The additional damping control of High Voltage Direct Current (HVDC) transmission systems is a unique resource in AC-DC hybrid power grids [1], which can have damping ability besides power transmission [2]. The Pacific DC in the United States designed a DC additional damping controller based on the frequency response method and root locus method of classical control theory, effectively suppressing low-frequency oscillations and increasing the transmission power of AC tie lines by 400 MW. This is one of the most successful cases of DC additional damping control [3].

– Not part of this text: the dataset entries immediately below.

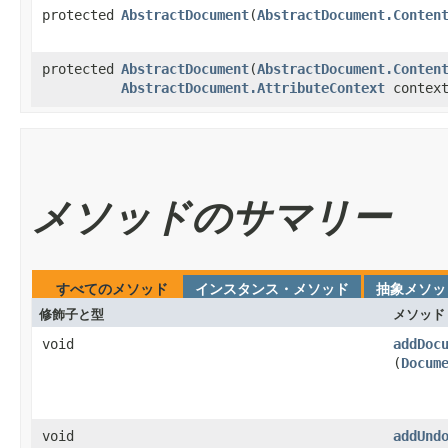
protected
AbstractDocument
​(
AbstractDocument.Conten
protected
AbstractDocument
​(
AbstractDocument.Conten
AbstractDocument.AttributeContext
context
メソッドのサマリー
すべてのメソッド
インスタンス・メソッド
抽象メソッ
修飾子と型
メソッド
void
addDoc
(
Docum
void
addUnd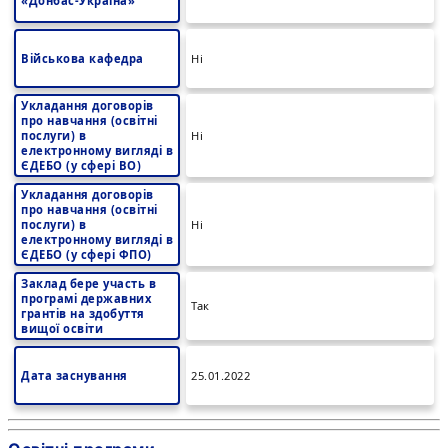
«Донбас-Україна»
Військова кафедра
Ні
Укладання договорів
про навчання (освітні
послуги) в
Ні
електронному вигляді в
ЄДЕБО (у сфері ВО)
Укладання договорів
про навчання (освітні
послуги) в
Ні
електронному вигляді в
ЄДЕБО (у сфері ФПО)
Заклад бере участь в
програмі державних
Так
грантів на здобуття
вищої освіти
Дата заснування
25.01.2022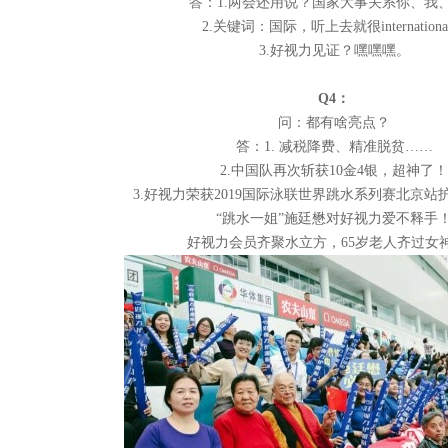
答：
1.
两会还用说？国家大事关系你、我
2.
关键词：国际，听上去就很
internationa
3.
好视力见证？嘿嘿嘿。
Q4
：
问：都有啥亮点？
答：
1.
减税降费、精准脱贫……
2.
中国队再次斩获
10
金
4
银，超神了！
3.
好视力荣获
2019
国际泳联世界跳水系列赛北京站
“跳水一姐”施廷懋对好视力爱不释手
好视力会员齐聚水立方，
65
岁老人齐过女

Recently, some scholars have proposed an HVDC system based on Controllable-Line-Commutated Converter (CLCC) topology [4]. This topology is designed using the concept of a mixed connection of fully controlled and semi-controlled devices [5]. The current is transferred through fully controlled devices and awaits the restoration of the thyristor’s turn-off capability before being utilized again [6]. The fully controlled device interrupts the current and swiftly completes commutation between bridge arms. In the event of an AC fault, the CLCC can forcibly interrupt the fault current in the bridge arm, effectively resolving the issue of commutation failure caused by AC system faults. While some research has been conducted to enhance the efficiency of CLCC operation, relatively little attention has been given to the design of its additional damping controller. As the CLCC is the potential development direction of the HVDC area, how to design its supplementary damping controller is important.

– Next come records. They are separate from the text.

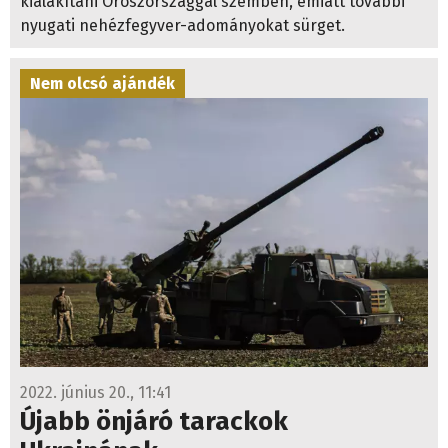
nyugati nehézfegyver-adományokat sürget.
Nem olcsó ajándék
2022. június 20., 11:41
Újabb önjáró tarackok
Ukrajnának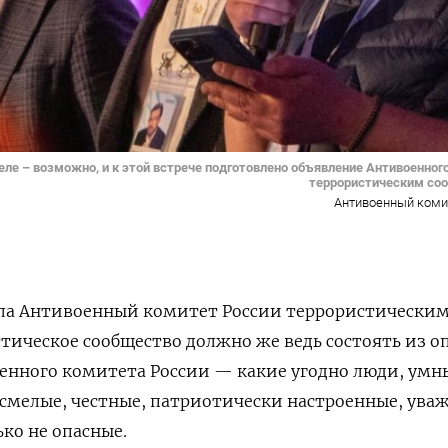
еле – возможно, и к этой встрече подготовлено объявление Антивоенног
террористическим со
Антивоенный коми
вила Антивоенный комитет России террористически
тическое сообщество должно же ведь состоять из о
енного комитета России — какие угодно люди, умн
 смелые, честные, патриотически настроенные, ува
ко не опасные.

Actually, the CLCC’s supplementary damping controller design can use the theory applied to traditional Line-Commutated Converter (LCC) HVDC, as its basic control structure is similar. The design methods for HVDC additional damping control mainly focus on feedback linearization, pole assignment, LQR design, and robust control, etc.

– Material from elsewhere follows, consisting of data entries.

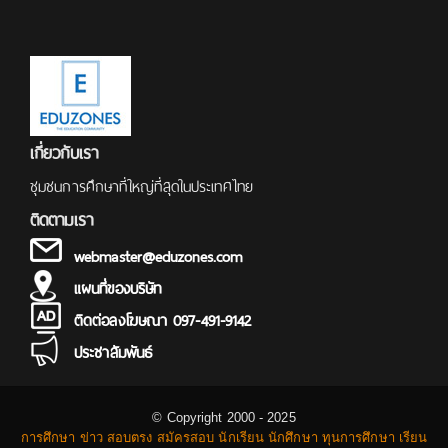
เกี่ยวกับเรา
ชุมชนการศึกษาที่ใหญ่ที่สุดในประเทศไทย
ติดตามเรา
webmaster@eduzones.com
แผนที่ของบริษัท
ติดต่อลงโฆษณา 097-491-9142
ประชาสัมพันธ์
© Copyright 2000 - 2025
การศึกษา ข่าว สอบตรง สมัครสอบ นักเรียน นักศึกษา ทุนการศึกษา เรียน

The combination of differential geometry with the design of nonlinear control systems has led to the development of feedback linearization methods based on differential geometry theory. The main design methods include exact linearization design, zero dynamics design, and output decoupling from disturbances design [7]. Article [8] applies feedback linearization techniques for differential algebraic systems to the design of nonlinear controllers for AC-DC parallel systems, considering the actual load of power systems and the nonlinear characteristics of the DC system itself. It also conducts an in-depth study on generator excitation control and DC system rectifier-side constant current control laws in AC-DC hybrid systems. In the literature, article [9] combines linear optimal design methods with nonlinear control theory to design a nonlinear controller for High Voltage Direct Current transmission systems based on voltage source converters.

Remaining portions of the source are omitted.